Stored entries:
#####

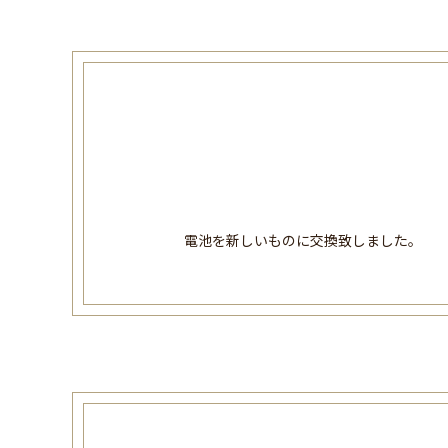
電池を新しいものに交換致しました。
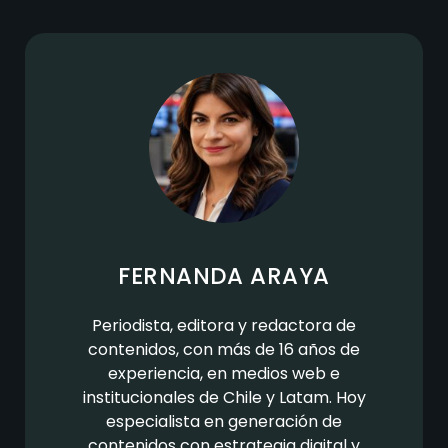
FERNANDA ARAYA
Periodista, editora y redactora de
contenidos, con más de 16 años de
experiencia, en medios web e
institucionales de Chile y Latam. Hoy
especialista en generación de
contenidos con estrategia digital y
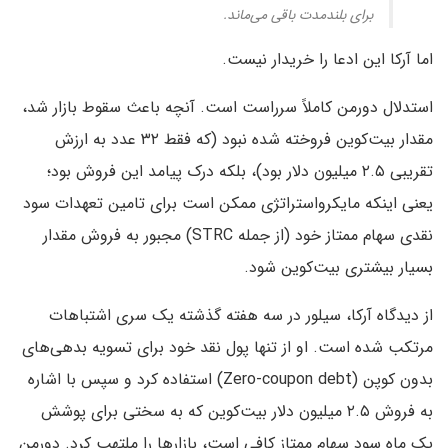
برای بلندمدت باقی می‌ماند.
اما آرکا این ادعا را خریدار نیست.
استدلال دورمن کاملاً سرراست است. آنچه باعث سقوط بازار شد،
مقدار بیت‌کوین فروخته شده نبود (که فقط ۳۲ عدد به ارزش
تقریبی ۲.۵ میلیون دلار بود)، بلکه درک پیامد این فروش بود؛
یعنی اینکه مایکرواستراتژی ممکن است برای تامین تعهدات سود
نقدی سهام ممتاز خود (از جمله STRC) مجبور به فروش مقدار
بسیار بیشتری بیت‌کوین شود.
از دیدگاه آرکا، سیلور در سه هفته گذشته یک سری اشتباهات
مرتکب شده است. او از تنها پول نقد خود برای تسویه بدهی‌های
بدون کوپن (Zero-coupon debt) استفاده کرد و سپس با اشاره
به فروش ۲.۵ میلیون دلار بیت‌کوین که به سختی برای پوشش
یک ماه سود سهام ممتاز کافی است، بازارها را ملتهب کرد. دورمن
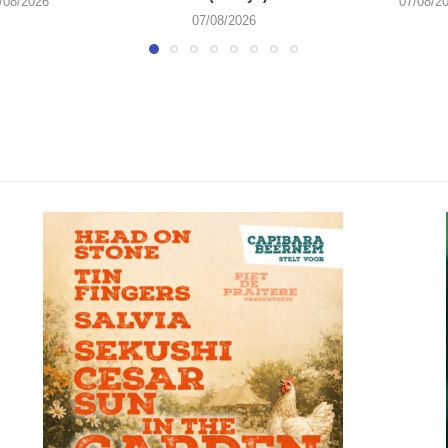
/08/2026
07/08/2
07/08/2026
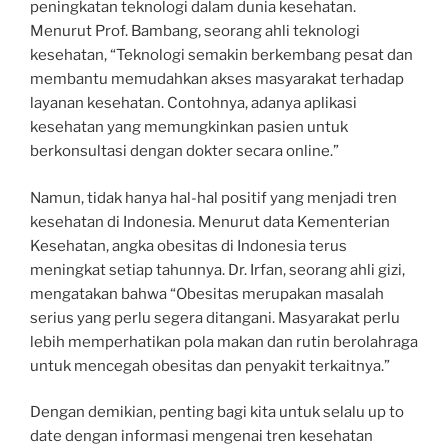
peningkatan teknologi dalam dunia kesehatan.
Menurut Prof. Bambang, seorang ahli teknologi
kesehatan, “Teknologi semakin berkembang pesat dan
membantu memudahkan akses masyarakat terhadap
layanan kesehatan. Contohnya, adanya aplikasi
kesehatan yang memungkinkan pasien untuk
berkonsultasi dengan dokter secara online.”
Namun, tidak hanya hal-hal positif yang menjadi tren
kesehatan di Indonesia. Menurut data Kementerian
Kesehatan, angka obesitas di Indonesia terus
meningkat setiap tahunnya. Dr. Irfan, seorang ahli gizi,
mengatakan bahwa “Obesitas merupakan masalah
serius yang perlu segera ditangani. Masyarakat perlu
lebih memperhatikan pola makan dan rutin berolahraga
untuk mencegah obesitas dan penyakit terkaitnya.”
Dengan demikian, penting bagi kita untuk selalu up to
date dengan informasi mengenai tren kesehatan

#####

• [Work instruction]
Please list every line of the records that contains "Menurut".

• [Answer space]
Menurut Prof. Bambang, seorang ahli teknologi
kesehatan di Indonesia. Menurut data Kementerian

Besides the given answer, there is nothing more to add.